Page 1 of 1

Issue with MSSQL Alerting Thresholds

Posted: Mon Apr 29, 2013 2:38 am
by dbsaust
Hi,

I have been struggling for some time to get the alerting thresholds to be interpreted correctly. We have set up a stored procedure to be triggered by the Nagios client as follows:

-H XX.XX.XX.XX --port 1433 --username XXXXXX --password "XXXXXXX" --database XXXXXX --query "EXECUTE usp_Alert_JobEvent" --result 0 --warning 1 --critical 1

The stored procedure will provide a result of 1 if there is an issue, however I don't seem to be able to get Nagios to interpret that as a notification alert. Have I perhaps set this up incorrectly?

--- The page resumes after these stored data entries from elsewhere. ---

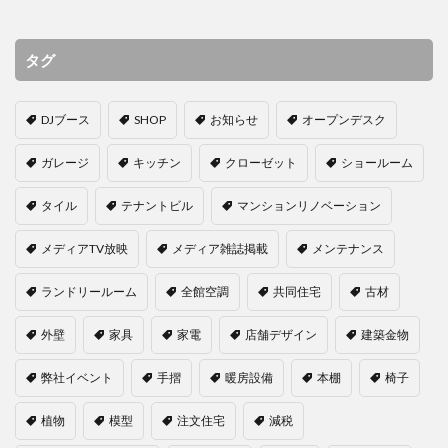
タグ
DJブース
SHOP
お知らせ
オープンデスク
ガレージ
キッチン
クローゼット
ショールーム
タイル
テナントビル
マンションリノベーション
メディアTV放映
メディア雑誌掲載
メンテナンス
ランドリールーム
全館空調
共同住宅
古材
外壁
家具
家電
店舗デザイン
建築金物
弊社イベント
手摺
暖房設備
本棚
椅子
植物
模型
注文住宅
減税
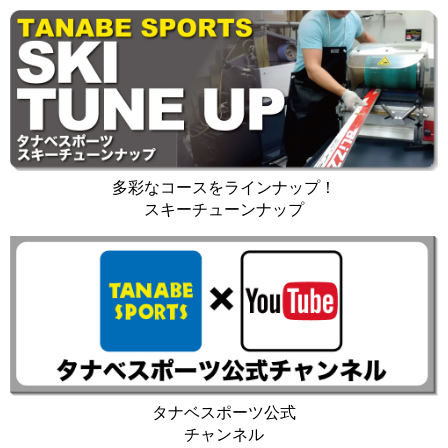
多彩なコースをラインナップ！
スキーチューンナップ
タナベスポーツ公式
チャンネル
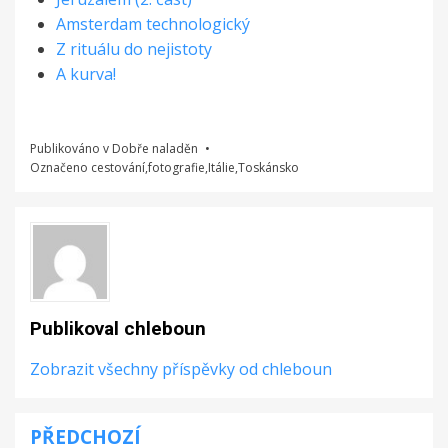
Amsterdam technologický
Z rituálu do nejistoty
A kurva!
Publikováno v
Dobře naladěn
Označeno
cestování
,
fotografie
,
Itálie
,
Toskánsko
Publikoval
chleboun
Zobrazit všechny příspěvky od chleboun
PŘEDCHOZÍ
Navigace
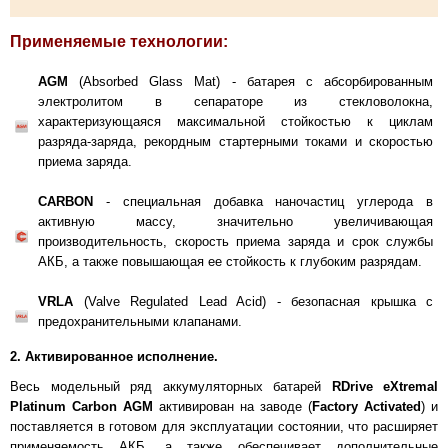
Применяемые технологии:
AGM
(Absorbed Glass Mat) - батарея с абсорбированным
электролитом в сепараторе из стекловолокна,
характеризующаяся максимальной стойкостью к циклам
разряда-заряда, рекордным стартерными токами и скоростью
приема заряда.
CARBON
- специальная добавка наночастиц углерода в
активную массу, значительно увеличивающая
производительность, скорость приема заряда и срок службы
АКБ, а также повышающая ее стойкость к глубоким разрядам.
VRLA
(
Valve Regulated Lead Acid) - безопасная крышка с
предохранительными клапанами.
2. Активированное исполнение.
Весь модельный ряд аккумуляторных батарей
RDrive eXtremal
Platinum Carbon AGM
активирован на заводе (
Factory Activated
) и
поставляется в готовом для эксплуатации состоянии, что расширяет
применяемость АКБ, а также обеспечивает дополнительные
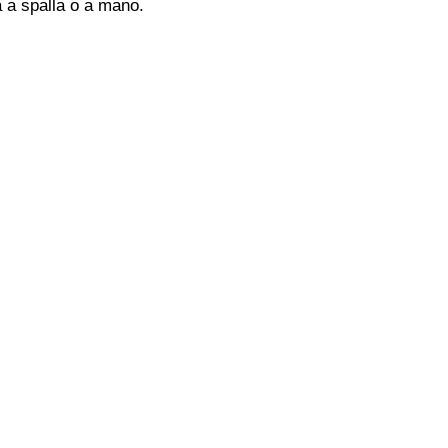
a a spalla o a mano.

Re: Issue with MSSQL Alerting Thresholds

Posted: Mon Apr 29, 2013 7:18 am
by scottwilkerson
Leave the --warning 1 --critical 1 off as if present they are used to time the query, whereas the result will match the output

Re: Issue with MSSQL Alerting Thresholds

Posted: Tue Apr 30, 2013 2:59 am
by dbsaust
Hi Scott,

I removed the critical and warning parameters as advised. I.e.
-H XX.XX.XX.XX --port 1433 --username XXXXXX --password "XXXXXXX" --database XXXXXX --query "EXECUTE usp_Alert_JobEvent" --result 0

Then I updated the stored procedure to provide an exit output of "1" for Ok (just to test a critical alert response). However after triggering the check command, the Nagios client was still giving me an OK message. Even though the result is expecting a "0" instead of the returned "1". Any idea why?

Re: Issue with MSSQL Alerting Thresholds

Posted: Tue Apr 30, 2013 1:05 pm
by scottwilkerson
Are you getting output "Query results matched"?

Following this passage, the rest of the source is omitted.